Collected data
==*==
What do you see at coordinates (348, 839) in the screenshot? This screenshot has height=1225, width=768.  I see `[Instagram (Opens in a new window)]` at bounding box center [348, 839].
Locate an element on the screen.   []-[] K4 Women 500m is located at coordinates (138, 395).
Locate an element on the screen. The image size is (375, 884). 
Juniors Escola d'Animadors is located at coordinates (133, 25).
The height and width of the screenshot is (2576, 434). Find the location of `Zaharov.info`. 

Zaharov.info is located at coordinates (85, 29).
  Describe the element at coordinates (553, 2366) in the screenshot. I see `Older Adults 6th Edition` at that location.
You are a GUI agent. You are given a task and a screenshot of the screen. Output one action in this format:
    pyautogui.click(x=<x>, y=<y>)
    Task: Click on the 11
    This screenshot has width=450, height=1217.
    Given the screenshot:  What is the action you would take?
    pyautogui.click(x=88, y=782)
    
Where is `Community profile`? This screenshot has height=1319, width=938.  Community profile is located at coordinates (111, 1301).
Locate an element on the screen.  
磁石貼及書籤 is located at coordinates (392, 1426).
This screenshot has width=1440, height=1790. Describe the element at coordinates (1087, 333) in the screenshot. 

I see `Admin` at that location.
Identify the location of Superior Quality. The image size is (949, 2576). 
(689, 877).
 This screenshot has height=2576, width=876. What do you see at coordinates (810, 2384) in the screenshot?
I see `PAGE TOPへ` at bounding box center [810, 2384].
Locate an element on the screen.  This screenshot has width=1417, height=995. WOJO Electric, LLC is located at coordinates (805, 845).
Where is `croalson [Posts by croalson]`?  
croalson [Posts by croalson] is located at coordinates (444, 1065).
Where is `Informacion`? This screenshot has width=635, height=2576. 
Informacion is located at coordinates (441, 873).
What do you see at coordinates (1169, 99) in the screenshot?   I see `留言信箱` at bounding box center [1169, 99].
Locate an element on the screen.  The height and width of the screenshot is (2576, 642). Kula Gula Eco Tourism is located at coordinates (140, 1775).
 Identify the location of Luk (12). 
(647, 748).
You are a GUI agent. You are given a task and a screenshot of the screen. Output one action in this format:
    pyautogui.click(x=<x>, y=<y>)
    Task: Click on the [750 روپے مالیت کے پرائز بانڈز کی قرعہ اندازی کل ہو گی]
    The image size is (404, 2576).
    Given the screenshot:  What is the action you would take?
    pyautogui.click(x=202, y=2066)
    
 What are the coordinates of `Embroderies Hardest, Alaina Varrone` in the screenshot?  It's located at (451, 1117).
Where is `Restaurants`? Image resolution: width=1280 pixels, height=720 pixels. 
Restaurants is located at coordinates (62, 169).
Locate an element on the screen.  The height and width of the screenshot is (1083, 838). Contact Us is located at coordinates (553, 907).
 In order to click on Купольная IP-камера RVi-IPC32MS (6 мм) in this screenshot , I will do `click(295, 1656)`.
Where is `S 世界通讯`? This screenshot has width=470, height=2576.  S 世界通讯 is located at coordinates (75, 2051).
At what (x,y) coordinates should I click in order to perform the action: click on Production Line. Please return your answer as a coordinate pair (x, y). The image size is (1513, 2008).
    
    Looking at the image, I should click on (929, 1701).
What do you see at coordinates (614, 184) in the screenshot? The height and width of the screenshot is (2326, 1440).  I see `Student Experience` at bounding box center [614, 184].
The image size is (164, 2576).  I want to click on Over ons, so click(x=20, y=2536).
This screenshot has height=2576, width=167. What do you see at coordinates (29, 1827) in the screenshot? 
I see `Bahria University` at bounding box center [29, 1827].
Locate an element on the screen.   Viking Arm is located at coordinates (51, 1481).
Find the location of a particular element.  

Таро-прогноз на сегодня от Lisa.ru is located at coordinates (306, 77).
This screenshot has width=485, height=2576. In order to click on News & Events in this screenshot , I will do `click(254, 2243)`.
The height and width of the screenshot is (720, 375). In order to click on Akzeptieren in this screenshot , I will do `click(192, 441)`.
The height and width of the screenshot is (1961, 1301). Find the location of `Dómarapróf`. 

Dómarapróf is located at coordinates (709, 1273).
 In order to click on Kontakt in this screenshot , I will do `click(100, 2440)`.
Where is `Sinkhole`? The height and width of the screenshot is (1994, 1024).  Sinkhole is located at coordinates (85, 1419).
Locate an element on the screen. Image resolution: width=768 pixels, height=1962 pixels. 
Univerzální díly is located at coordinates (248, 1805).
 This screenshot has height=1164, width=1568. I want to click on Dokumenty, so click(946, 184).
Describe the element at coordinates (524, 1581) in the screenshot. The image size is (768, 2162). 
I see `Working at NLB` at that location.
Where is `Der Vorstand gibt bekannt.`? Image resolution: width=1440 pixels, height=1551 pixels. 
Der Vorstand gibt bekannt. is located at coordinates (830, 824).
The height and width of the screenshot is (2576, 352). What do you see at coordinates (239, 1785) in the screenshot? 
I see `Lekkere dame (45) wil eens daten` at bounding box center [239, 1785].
==*==
§ **Work to complete**: Search the entries for the word "will" and gather every line where it appears.

§ **Response to this exercise**:
 In order to click on Купольная IP-камера RVi-IPC32MS (6 мм) in this screenshot , I will do `click(295, 1656)`.
This screenshot has width=485, height=2576. In order to click on News & Events in this screenshot , I will do `click(254, 2243)`.
The height and width of the screenshot is (720, 375). In order to click on Akzeptieren in this screenshot , I will do `click(192, 441)`.
 In order to click on Kontakt in this screenshot , I will do `click(100, 2440)`.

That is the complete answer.